Ready Player One, la exitosa novela de ciencia ficción de Ernest Cline, adaptada para la pantalla grande por Steven Spielberg, tiene lugar en una futuro distópico en el que los personajes interactúan en un entorno virtual con un mundo de cultura pop del pasado. Con el desarrollo acelerado de la realidad virtual (RV), estos dos mundos se encuentran en la realidad actual con la ayuda de Sansar Studios y HTC Vive.
Ready Player One sigue el viaje de Wade Watts, un adolescente en el año 2044 que se conecta al OASIS, un universo de RV socialmente conectado en el que puede escapar de su sociedad problemática. Aquí, busca un huevo de Pascua que dejó escondido el creador del OASIS antes de su muerte, quien tenía afinidad por la cultura pop de los años 80.
“Creo que se convirtió en una lectura obligatoria para aquellos que trabajaban en productos de realidad virtual” señaló Ryan Hoopingarner, director ejecutivo de mercadotecnia de realidad virtual en HTC. Se utilizaron los lentes de realidad virtual HTC Vive durante la filmación, para ayudar a Spielberg, a su equipo y al reparto, a entender cómo interactuarían los personajes en las escenas.
Dado a que el OASIS sirve como sociedad virtual en el mundo de Ready Player One, hizo sentido para Intel asociarse con Sansar — la extensión de realidad virtual de Linden Labs que creó la plataforma innovadora Second Life — para implementar un entorno envolvente en el mundo real.
“Cuando vimos cómo funcionaba el espacio como el lugar de reunión de los gunters (cazadores de huevos de Pascua) en el libro y la película, nos dimos cuenta que construir el taller de Aech en la plataforma Sansar lo haría cobrar vida de una forma muy convincente,” manifestó Lisa Watts, Directora de Mercadotecnia de Realidad Virtual de Intel.
Para generar emoción por la película, Sansar creó una experiencia de realidad virtual explorando el taller virtual, que servía de lugar de reunión, de Aech, el mejor amigo de Wade.
Aun cuando la ambientación de la película está repleta de colores deslumbrantes y de increíbles escenarios de imágenes generadas por computadora (CGI, por sus siglas en inglés), el Taller de Aech es el que proporciona un trampolín social y un paraíso de nerds comprensible. Lleno de elementos nostálgicos como la cápsula espacial EVA de la película 2001:Una Odisea del Espacio, el robot del Gigante de Hierro, e incluso el automóvil del papá de Cameron en Todo en un Día— este lugar de reunión de realidad virtual conecta el OASIS con el mundo real.
Creando un mundo realista
Para el taller de Aech, Sansar tomó los elementos reales construidos por Industrial Light and Magic — la vanguardia de los efectos visuales de Hollywood. El equipo de Sansar estudió en los cuadros renderizados de la película terminada para iluminación, pistas sobre el diseño real del espacio y el ambiente general, para mapear una experiencia de realidad virtual a escala de sala, que fuera fiel a la película, y además permitió que los usuarios exploraran el entorno.
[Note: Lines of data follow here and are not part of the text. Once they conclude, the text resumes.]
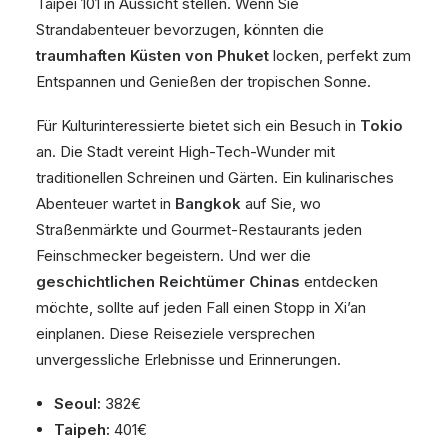
Taipei 101 in Aussicht stellen. Wenn Sie
Strandabenteuer bevorzugen, könnten die
traumhaften Küsten von Phuket
locken, perfekt zum
Entspannen und Genießen der tropischen Sonne.
Für Kulturinteressierte bietet sich ein Besuch in
Tokio
an. Die Stadt vereint High-Tech-Wunder mit
traditionellen Schreinen und Gärten. Ein kulinarisches
Abenteuer wartet in
Bangkok
auf Sie, wo
Straßenmärkte und Gourmet-Restaurants jeden
Feinschmecker begeistern. Und wer die
geschichtlichen Reichtümer Chinas
entdecken
möchte, sollte auf jeden Fall einen Stopp in Xi’an
einplanen. Diese Reiseziele versprechen
unvergessliche Erlebnisse und Erinnerungen.
Seoul:
382€
Taipeh:
401€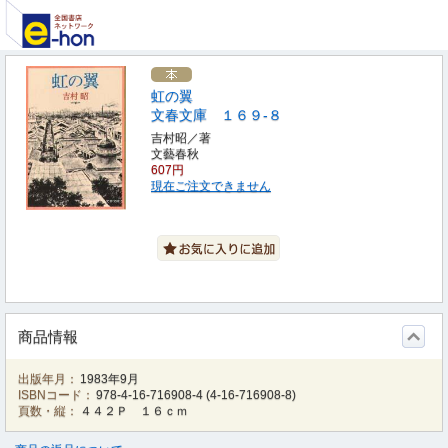
虹の翼
文春文庫 １６９‐８
吉村昭／著
文藝春秋
607円
現在ご注文できません
商品情報
出版年月：
1983年9月
ISBNコード：
978-4-16-716908-4
(
4-16-716908-8
)
頁数・縦：
４４２Ｐ １６ｃｍ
“Retamos a Sansar Studios a que construyeran el taller a tiempo para compartirlo con el mundo en la Exposición de Electrónica de Consumo (CES) 2018”, precisó Watts, y agregó que el equipo se basó en las tecnologías más recientes para hacerlo posible. “La cantidad de datos que necesitaban procesarse y renderizarse era considerable, y le dimos al equipo sólo cinco semanas para que terminaran de construir todo”.
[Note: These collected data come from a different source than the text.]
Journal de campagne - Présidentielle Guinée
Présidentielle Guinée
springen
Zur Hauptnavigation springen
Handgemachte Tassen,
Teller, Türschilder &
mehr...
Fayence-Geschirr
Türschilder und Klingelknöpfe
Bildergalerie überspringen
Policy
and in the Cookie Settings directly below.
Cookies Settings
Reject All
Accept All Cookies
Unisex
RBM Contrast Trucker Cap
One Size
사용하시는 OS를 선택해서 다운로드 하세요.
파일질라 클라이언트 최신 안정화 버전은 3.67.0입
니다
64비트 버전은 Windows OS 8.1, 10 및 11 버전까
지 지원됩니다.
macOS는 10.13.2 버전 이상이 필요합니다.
Como las tomas del taller sirven para un fin específico en la narrativa de Ready Player One, Sansar tuvo que desarrollar un espacio lógico que armonizara con las partes de CGI de la historia, al tiempo que le brindaran al usuario una sensación natural.
“Tuvimos que construirlo a 360 grados completamente, mientras que, en la película, sólo lo preparan y pulen para que corresponda al ángulo exacto de la toma, como fue planeado por Spielberg y su equipo,” explicó Jason Gholston, titular de Sansar Studios.
Una forma en que lo logra Sansar es a través de la imitación de escala. Por ejemplo, la bicicleta de Pee Wee Herman, ofrece un punto de referencia del tamaño y la dimensión que puede entender la mayor parte de las personas.
“Al asegurar que la bicicleta estuviera realmente detallada, que la altura de los escalones corresponda a la estructura típica de los escalones para un ser humano — de repente uno se siente inmediatamente como si estuviera en un espacio que tiene una escala humana realista. Eso verdaderamente ayuda a vender la ilusión de que estás en otro lugar”.